The walk was pleasant, on one side, because I
could see the city gleaming in the distance, and
the breath of the sea was bracing and fresh in
that torrid climate; but, on the other hand, it
was not pleasant, for here and there a sluggish
black stream treacled down the cliff, or poured
through some self-worn channel, in a way that
would have made the Thames—the grandmother
of all sewers, past, present, and to come—burst
its banks with envy.
I was trying to quiet the scruples of my
offended nose, and I was wondering what strangled
pashas and headless wives might not, fifty years
ago, have been washed up on this noisome shore,
where nothing but the wild barren gourd grew,
and where the ground was strewn with dead
star-fish, when my eyes, looking upward from
the beach, ran twenty yards off, and there fell,
with alarm and horror, upon the carcase of a
dead horse, upon which a band of wild dogs were
feeding as busily as aldermen at a charity dinner
on a haunch of venison. They were tugging,
and peeling, and riving, as energetically as
lawyers on Chancery property, unanimous as
swindling directors, silent as gluttons at a feast.

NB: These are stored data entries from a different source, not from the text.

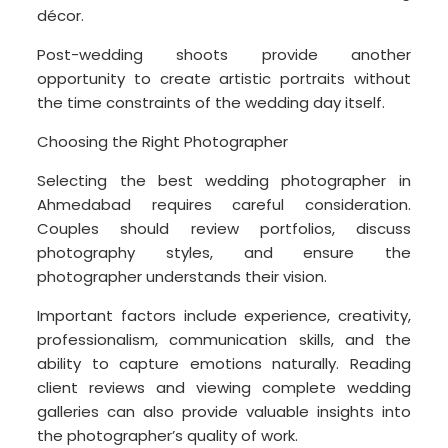
décor.
Post-wedding shoots provide another
opportunity to create artistic portraits without
the time constraints of the wedding day itself.
Choosing the Right Photographer
Selecting the best wedding photographer in
Ahmedabad requires careful consideration.
Couples should review portfolios, discuss
photography styles, and ensure the
photographer understands their vision.
Important factors include experience, creativity,
professionalism, communication skills, and the
ability to capture emotions naturally. Reading
client reviews and viewing complete wedding
galleries can also provide valuable insights into
the photographer’s quality of work.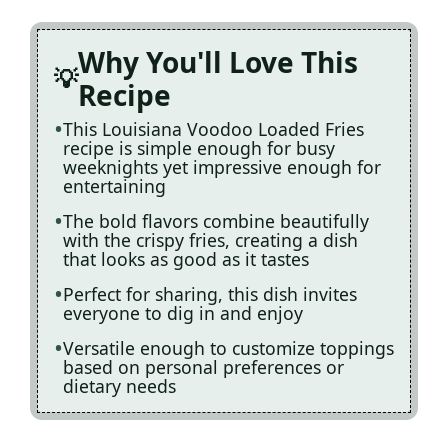
Why You'll Love This
Recipe
This Louisiana Voodoo Loaded Fries
recipe is simple enough for busy
weeknights yet impressive enough for
entertaining
The bold flavors combine beautifully
with the crispy fries, creating a dish
that looks as good as it tastes
Perfect for sharing, this dish invites
everyone to dig in and enjoy
Versatile enough to customize toppings
based on personal preferences or
dietary needs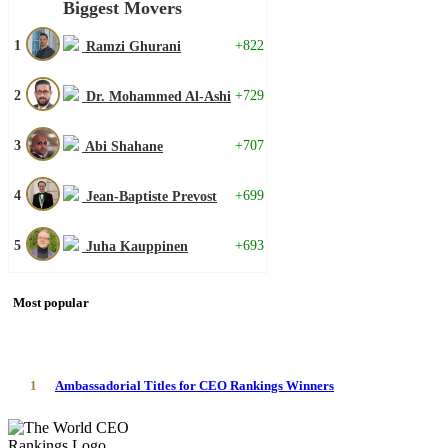
Biggest Movers
1
+822
Ramzi Ghurani
2
+729
Dr. Mohammed Al-Ashi
3
+707
Abi Shahane
4
+699
Jean-Baptiste Prevost
5
+693
Juha Kauppinen
Most popular
1
Ambassadorial Titles for CEO Rankings Winners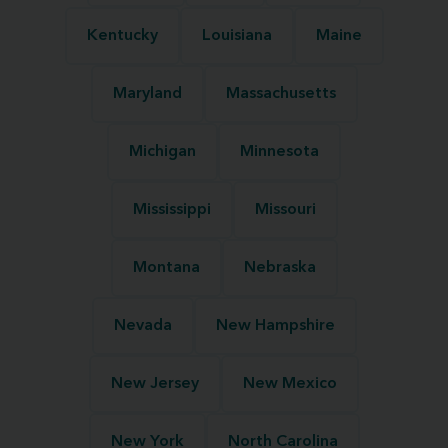
Kentucky
Louisiana
Maine
Maryland
Massachusetts
Michigan
Minnesota
Mississippi
Missouri
Montana
Nebraska
Nevada
New Hampshire
New Jersey
New Mexico
New York
North Carolina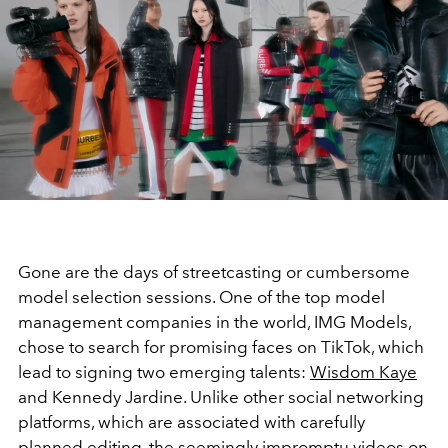
Gone are the days of streetcasting or cumbersome
model selection sessions. One of the top model
management companies in the world, IMG Models,
chose to search for promising faces on TikTok, which
lead to signing two emerging talents:
Wisdom Kaye
and Kennedy Jardine. Unlike other social networking
platforms, which are associated with carefully
planned editing, the seemingly impromptu videos on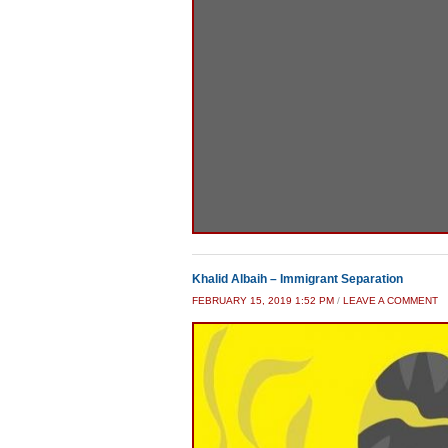
Khalid Albaih – Immigrant Separation
FEBRUARY 15, 2019 1:52 PM
/
LEAVE A COMMENT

They scarcely looked up to see who was coming:
poachers and wreckers work not so industriously.
I should have believed that they had not
dined for a month before, for they were slaving
like shipwrights working overtime the night
before a launch. I knew not which dog's
energy most to admire: whether he of the
tanning, or he of the zoological: he of the
anatomical, or he of the physiological department.
It was a labour of love to them, and
they went at it tooth and nail.
Some of the wretches were nuzzling their
gory heads in the scooped-out stomach;
others were tugging angrily at the crimsoning
mane, to get at the choicer morsels beneath.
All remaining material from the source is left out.